Republican presidential hopeful Herman Cain is claiming his race will help him win over African American voters.
In a seven-page mailer sent to Iowans over the weekend, Cain writes, "as a descendent of slaves I can lead the Republican Party to victory by garnering a large share of the black vote, something that has not been done since Dwight Eisenhower garnered 41 percent of the black vote in 1956."
But while Cain might believe he'll garner a larger share of the black vote in a head-to-head match-up against President Obama, this month's NBC/WSJ poll — which had an oversample of 400 African-American respondents — tells a different story.

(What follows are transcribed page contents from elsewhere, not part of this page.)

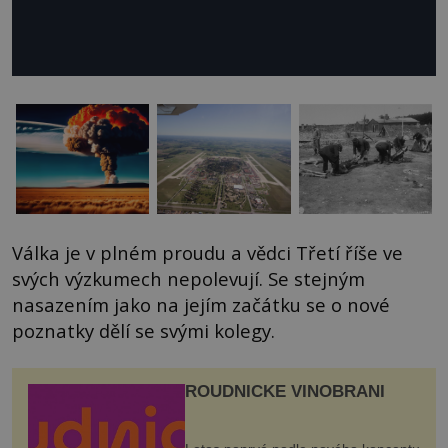
Válka je v plném proudu a vědci Třetí říše ve
svých výzkumech nepolevují. Se stejným
nasazením jako na jejím začátku se o nové
poznatky dělí se svými kolegy.
ROUDNICKÉ VINOBRANÍ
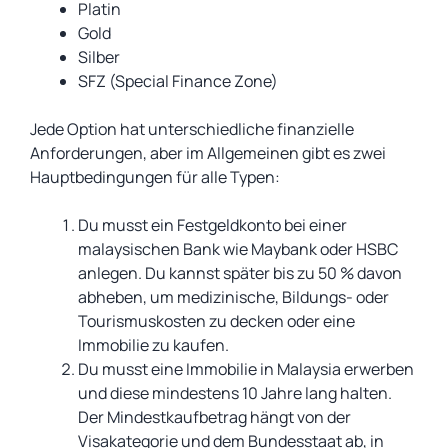
Platin
Gold
Silber
SFZ (Special Finance Zone)
Jede Option hat unterschiedliche finanzielle
Anforderungen, aber im Allgemeinen gibt es zwei
Hauptbedingungen für alle Typen:
Du musst ein Festgeldkonto bei einer
malaysischen Bank wie Maybank oder HSBC
anlegen. Du kannst später bis zu 50 % davon
abheben, um medizinische, Bildungs- oder
Tourismuskosten zu decken oder eine
Immobilie zu kaufen.
Du musst eine Immobilie in Malaysia erwerben
und diese mindestens 10 Jahre lang halten.
Der Mindestkaufbetrag hängt von der
Visakategorie und dem Bundesstaat ab, in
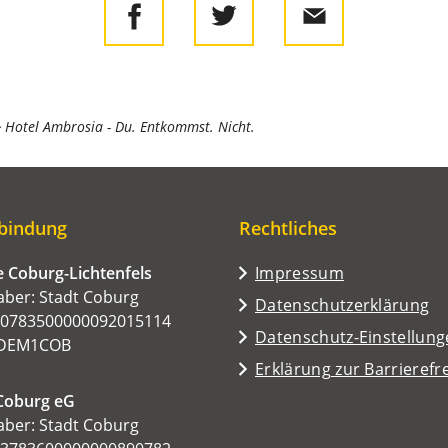
Hotel Ambrosia - Du. Entkommst. Nicht.
bindung
Rechtliches
 Coburg-Lichtenfels
Impressum
ber: Stadt Coburg
Datenschutzerklärung
50783500000092015114
Datenschutz-Einstellun
ADEM1COB
Erklärung zur Barrierefre
Coburg eG
ber: Stadt Coburg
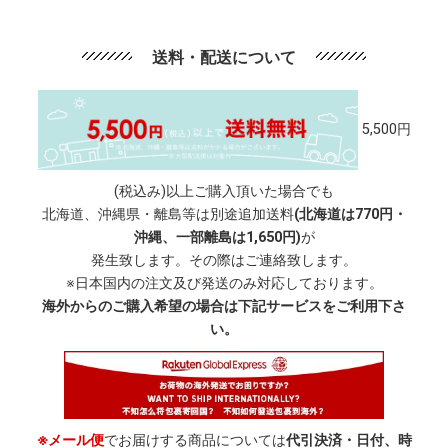
送料・配送について
5,500円
(税込み)以上ご購入頂いた場合でも
北海道、沖縄県・離島等は別途追加送料
(北海道は770円・
沖縄、一部離島は1,650円)
が
発生致します。その際はご連絡致します。
※日本国内の注文及び発送のみ対応しております。
海外からのご購入希望の場合は下記サービスをご利用下さ
い。
※メール便
でお届けする商品については
代引決済・日付、時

In a hypothetical general election matchup, according to the poll, Obama gets support from 93 percent of African Americans, while Cain gets just 6 percent.
Against Romney, Obama performs similarly among black voters. Ninety-two percent of African Americans would support Obama, versus just six percent for Romney. According to the 2008 exit polls, Obama got 95 percent of the African American vote.
Even with sliding poll numbers, Cain has attracted large crowds at recent events — but supporters attending Cain rallies are overwhelmingly white.
The mailer is the latest sign of Cain's increased fundraising haul at work. The campaign raised more than $1 million for its “Iowa Fund,” and earlier this month Cain announced he had brought in more than $9 million since Oct. 1.